● Your goal
Please work out how many lines in the entries contain "dans", then give that number with nothing added.

● Records provided

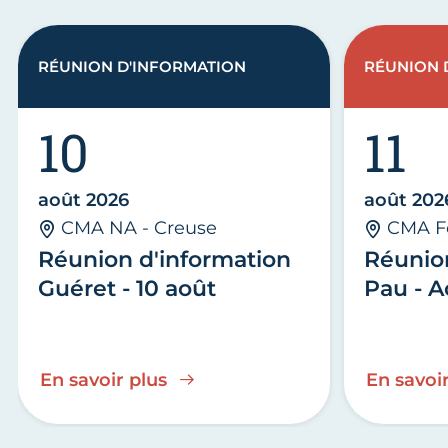
RÉUNION D'INFORMATION
RÉUNION 
10
11
août 2026
août 202
CMA NA - Creuse
CMA F
Réunion d'information
Réunio
Guéret - 10 août
Pau - A
En savoir plus
En savoir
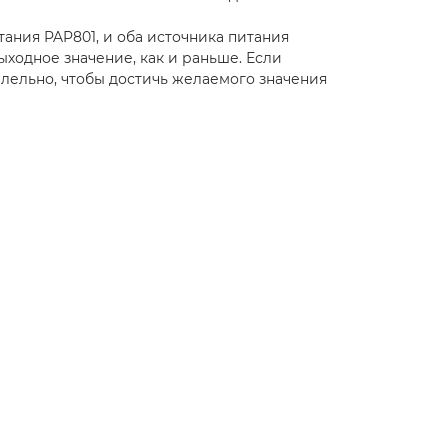
ания PAP801, и оба источника питания
одное значение, как и раньше. Если
лельно, чтобы достичь желаемого значения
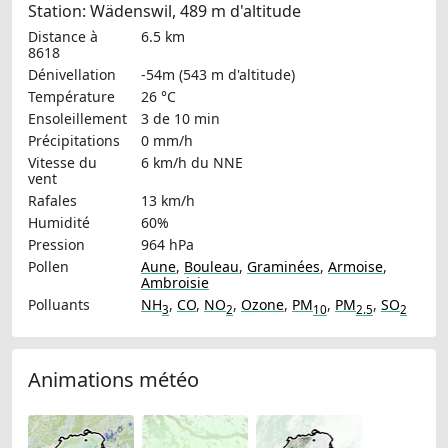
Station: Wädenswil, 489 m d'altitude
Distance à
6.5 km
8618
Dénivellation
-54m (543 m d'altitude)
Température
26 °C
Ensoleillement
3 de 10 min
Précipitations
0 mm/h
Vitesse du
6 km/h
du NNE
vent
Rafales
13 km/h
Humidité
60%
Pression
964 hPa
Pollen
Aune
,
Bouleau
,
Graminées
,
Armoise
,
Ambroisie
Polluants
NH
,
CO
,
NO
,
Ozone
,
PM
,
PM
,
SO
3
2
10
2.5
2
Animations météo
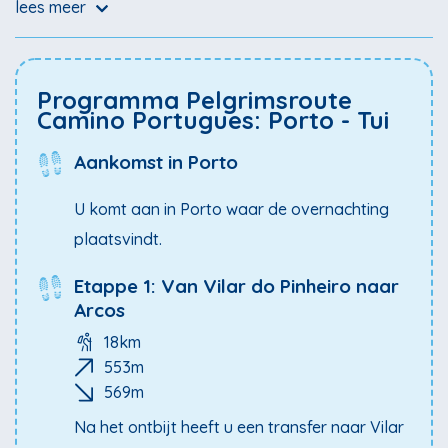
lees meer
verfrissende zeelucht. Terwijl u verder naar het noorden
trekt, brengen groene heuvels en glooiende velden u in
contact met het landelijke Portugal, bezaaid met
Programma Pelgrimsroute
kleurrijke bloemen en wilde planten. De route leidt u
Camino Portugues: Porto - Tui
verder over de grens naar Spanje waar u eindigt in Tui,
Aankomst in Porto
aan de oevers gelegen van de rivier de Miño.
U komt aan in Porto waar de overnachting
plaatsvindt.
Etappe 1: Van Vilar do Pinheiro naar
Arcos
18km
553m
569m
Na het ontbijt heeft u een transfer naar Vilar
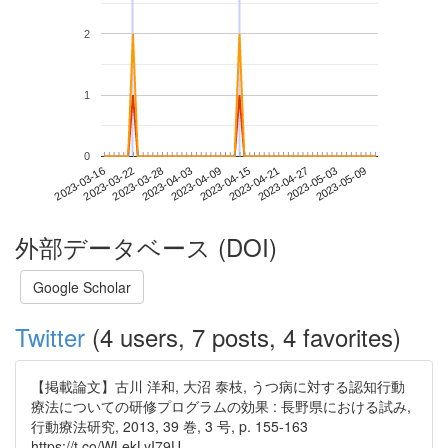
2
1
0
2023-05-03
2023-03-16
2023-04-03
2023-04-21
2023-05-09
2023-03-22
2023-04-09
2023-04-27
2023-03-28
2023-04-15
外部データベース (DOI)
Google Scholar
Twitter
(4 users, 7 posts, 4 favorites)
【掲載論文】古川 洋和, 大沼 泰枝, うつ病に対する認知行動
療法についての研修プログラムの効果 : 長野県における試み,
行動療法研究, 2013, 39 巻, 3 号, p. 155-163
https://t.co/WLekLyI79U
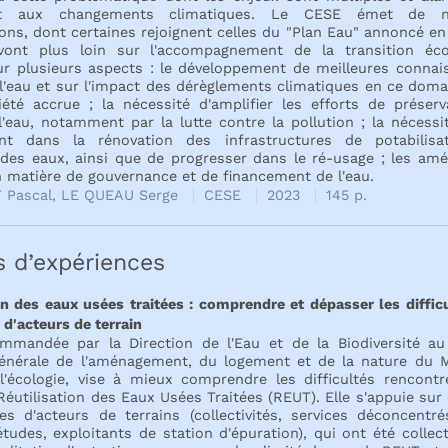
t aux changements climatiques. Le CESE émet de n
ons, dont certaines rejoignent celles du "Plan Eau" annoncé e
vont plus loin sur l'accompagnement de la transition éco
sur plusieurs aspects : le développement de meilleures connai
 l'eau et sur l'impact des dérèglements climatiques en ce domai
iété accrue ; la nécessité d'amplifier les efforts de préserv
l'eau, notamment par la lutte contre la pollution ; la nécessit
nt dans la rénovation des infrastructures de potabilisa
des eaux, ainsi que de progresser dans le ré-usage ; les amé
 matière de gouvernance et de financement de l'eau.
 Pascal, LE QUEAU Serge
CESE
2023
145 p.
s d’expériences
on des eaux usées traitées : comprendre et dépasser les diffic
 d'acteurs de terrain
ommandée par la Direction de l'Eau et de la Biodiversité au
générale de l'aménagement, du logement et de la nature du M
l'écologie, vise à mieux comprendre les difficultés rencontr
Réutilisation des Eaux Usées Traitées (REUT). Elle s'appuie sur
es d'acteurs de terrains (collectivités, services déconcentré
tudes, exploitants de station d'épuration), qui ont été colle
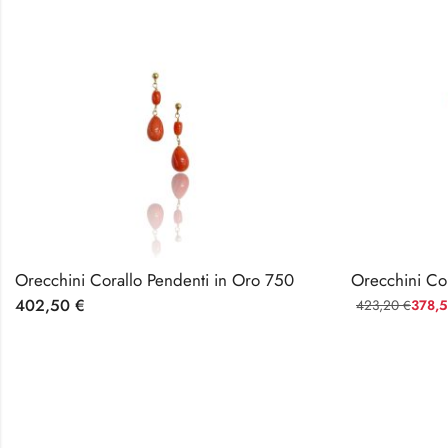
Orecchini Corallo Pendenti in Oro 750
402,50
€
423,20
378,
€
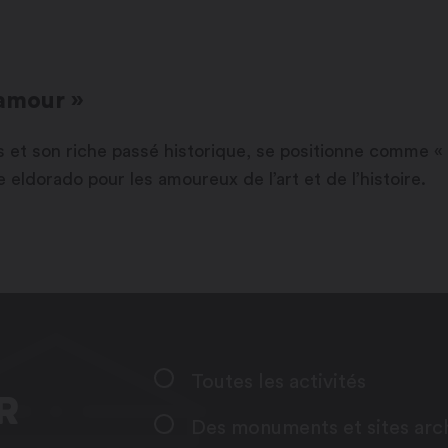
’amour »
 et son riche passé historique, se positionne comme « la
 eldorado pour les amoureux de l’art et de l’histoire.
Toutes les activités
R
Des monuments et sites arc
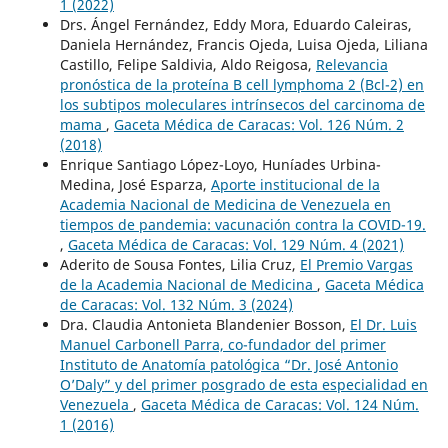
1 (2022)
Drs. Ángel Fernández, Eddy Mora, Eduardo Caleiras,
Daniela Hernández, Francis Ojeda, Luisa Ojeda, Liliana
Castillo, Felipe Saldivia, Aldo Reigosa,
Relevancia
pronóstica de la proteína B cell lymphoma 2 (Bcl-2) en
los subtipos moleculares intrínsecos del carcinoma de
mama
,
Gaceta Médica de Caracas: Vol. 126 Núm. 2
(2018)
Enrique Santiago López-Loyo, Huníades Urbina-
Medina, José Esparza,
Aporte institucional de la
Academia Nacional de Medicina de Venezuela en
tiempos de pandemia: vacunación contra la COVID-19.
,
Gaceta Médica de Caracas: Vol. 129 Núm. 4 (2021)
Aderito de Sousa Fontes, Lilia Cruz,
El Premio Vargas
de la Academia Nacional de Medicina
,
Gaceta Médica
de Caracas: Vol. 132 Núm. 3 (2024)
Dra. Claudia Antonieta Blandenier Bosson,
El Dr. Luis
Manuel Carbonell Parra, co-fundador del primer
Instituto de Anatomía patológica “Dr. José Antonio
O’Daly” y del primer posgrado de esta especialidad en
Venezuela
,
Gaceta Médica de Caracas: Vol. 124 Núm.
1 (2016)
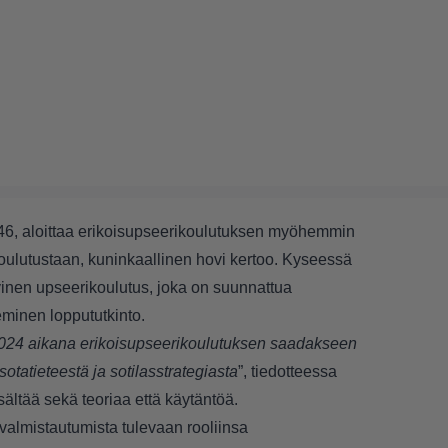
 46, aloittaa erikoisupseerikoulutuksen myöhemmin
ulutustaan, kuninkaallinen hovi kertoo. Kyseessä
inen upseerikoulutus, joka on suunnattua
eeminen loppututkinto.
2024 aikana erikoisupseerikoulutuksen saadakseen
tatieteestä ja sotilasstrategiasta
”, tiedotteessa
sältää sekä teoriaa että käytäntöä.
almistautumista tulevaan rooliinsa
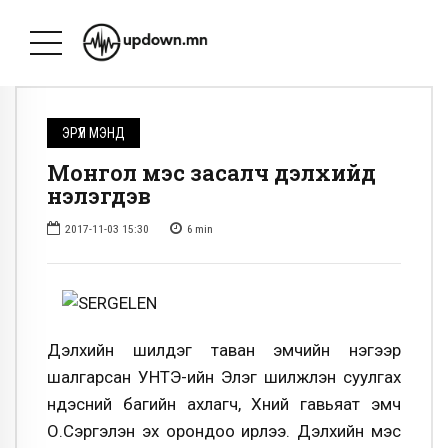
ЭРҮҮЛ МЭНД
Монгол мэс засалч дэлхийд
үнэлэгдэв
2017-11-03 15:30
6
min
Дэлхийн шилдэг таван эмчийн нэгээр
шалгарсан УНТЭ-ийн Элэг шилжүүлэн суулгах
үндэсний багийн ахлагч, Хүний гавьяат эмч
О.Сэргэлэн эх орондоо ирлээ. Дэлхийн мэс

● Exercise response
2